→ Exercise directions:
Nothing but the lines from the one with "Duyusal sinir sisteminin" down to the one with "da sadelik ve" should be returned, exactly and with both ends included, from the material below.

→ Provided information:
- - - - - - -

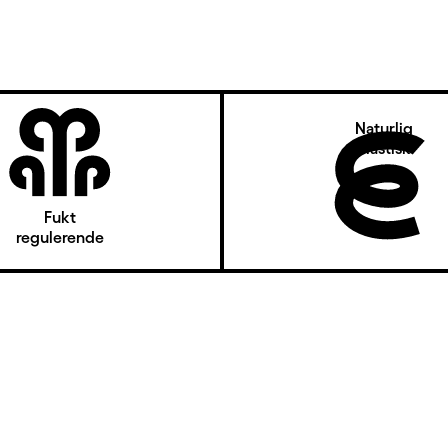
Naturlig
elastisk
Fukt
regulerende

- - - - - - -

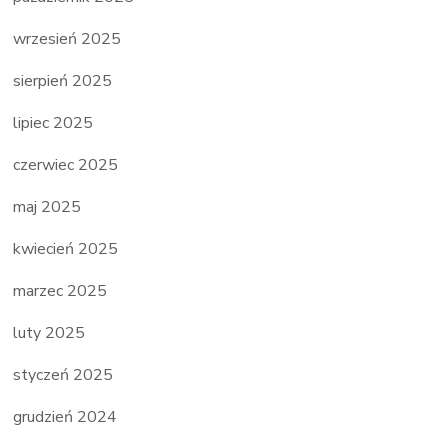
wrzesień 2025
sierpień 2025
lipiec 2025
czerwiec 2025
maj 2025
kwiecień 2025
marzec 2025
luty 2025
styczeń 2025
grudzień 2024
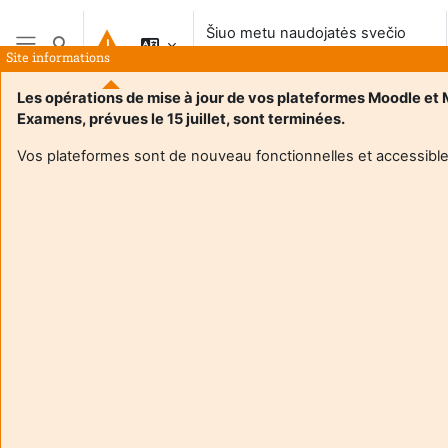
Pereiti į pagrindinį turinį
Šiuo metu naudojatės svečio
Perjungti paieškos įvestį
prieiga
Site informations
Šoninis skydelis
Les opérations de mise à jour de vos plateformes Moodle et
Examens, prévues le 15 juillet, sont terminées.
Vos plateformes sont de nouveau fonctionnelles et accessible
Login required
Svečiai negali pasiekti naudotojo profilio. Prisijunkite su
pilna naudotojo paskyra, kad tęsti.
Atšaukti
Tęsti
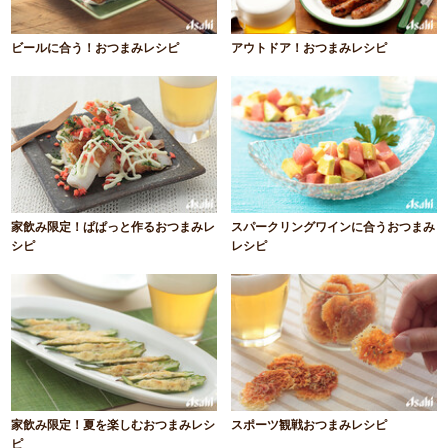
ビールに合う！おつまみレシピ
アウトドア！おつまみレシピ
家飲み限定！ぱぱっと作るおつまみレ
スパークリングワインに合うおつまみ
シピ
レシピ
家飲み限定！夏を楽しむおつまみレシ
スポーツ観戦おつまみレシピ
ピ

- - - - - - -

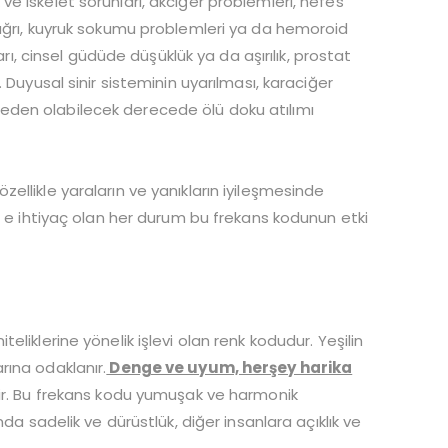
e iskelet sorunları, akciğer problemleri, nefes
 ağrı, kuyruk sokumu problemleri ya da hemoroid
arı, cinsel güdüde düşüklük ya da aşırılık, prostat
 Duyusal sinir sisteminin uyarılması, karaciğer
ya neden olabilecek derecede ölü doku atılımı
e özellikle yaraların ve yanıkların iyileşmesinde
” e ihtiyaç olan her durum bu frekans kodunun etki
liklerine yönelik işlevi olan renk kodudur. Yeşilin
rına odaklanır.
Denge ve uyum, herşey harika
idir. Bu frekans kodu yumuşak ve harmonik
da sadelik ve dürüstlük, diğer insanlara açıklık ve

- - - - - - -

→ Response below:
 Duyusal sinir sisteminin uyarılması, karaciğer
ya neden olabilecek derecede ölü doku atılımı
e özellikle yaraların ve yanıkların iyileşmesinde
” e ihtiyaç olan her durum bu frekans kodunun etki
liklerine yönelik işlevi olan renk kodudur. Yeşilin
rına odaklanır.
Denge ve uyum, herşey harika
idir. Bu frekans kodu yumuşak ve harmonik
da sadelik ve dürüstlük, diğer insanlara açıklık ve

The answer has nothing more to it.